■ **WHAT TO PRODUCE**:
Provide only the number of lines in the listing that contain the word "Tier".

DATASET below:

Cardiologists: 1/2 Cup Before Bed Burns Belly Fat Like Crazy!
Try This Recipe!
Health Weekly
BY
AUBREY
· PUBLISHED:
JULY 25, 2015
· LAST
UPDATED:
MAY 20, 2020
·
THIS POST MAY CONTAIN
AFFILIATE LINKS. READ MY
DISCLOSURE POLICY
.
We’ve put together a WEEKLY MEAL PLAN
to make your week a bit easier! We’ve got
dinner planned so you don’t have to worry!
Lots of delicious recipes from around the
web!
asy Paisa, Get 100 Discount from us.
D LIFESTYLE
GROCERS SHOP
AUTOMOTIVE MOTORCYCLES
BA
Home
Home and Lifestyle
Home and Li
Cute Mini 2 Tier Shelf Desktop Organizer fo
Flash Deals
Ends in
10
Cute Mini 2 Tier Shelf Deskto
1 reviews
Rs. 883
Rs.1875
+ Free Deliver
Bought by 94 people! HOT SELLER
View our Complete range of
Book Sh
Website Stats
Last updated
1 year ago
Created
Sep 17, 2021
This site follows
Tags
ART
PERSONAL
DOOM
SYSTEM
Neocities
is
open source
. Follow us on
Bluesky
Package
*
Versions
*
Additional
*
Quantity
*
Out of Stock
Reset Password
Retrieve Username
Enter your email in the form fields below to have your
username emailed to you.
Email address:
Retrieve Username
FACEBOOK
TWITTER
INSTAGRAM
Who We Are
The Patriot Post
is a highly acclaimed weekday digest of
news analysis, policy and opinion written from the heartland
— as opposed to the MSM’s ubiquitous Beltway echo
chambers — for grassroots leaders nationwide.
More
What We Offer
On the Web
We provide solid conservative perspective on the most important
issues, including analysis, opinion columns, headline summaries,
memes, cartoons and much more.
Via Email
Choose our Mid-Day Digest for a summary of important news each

End of DATASET.

■ **ANSWER TO THE PROBLEM**:
2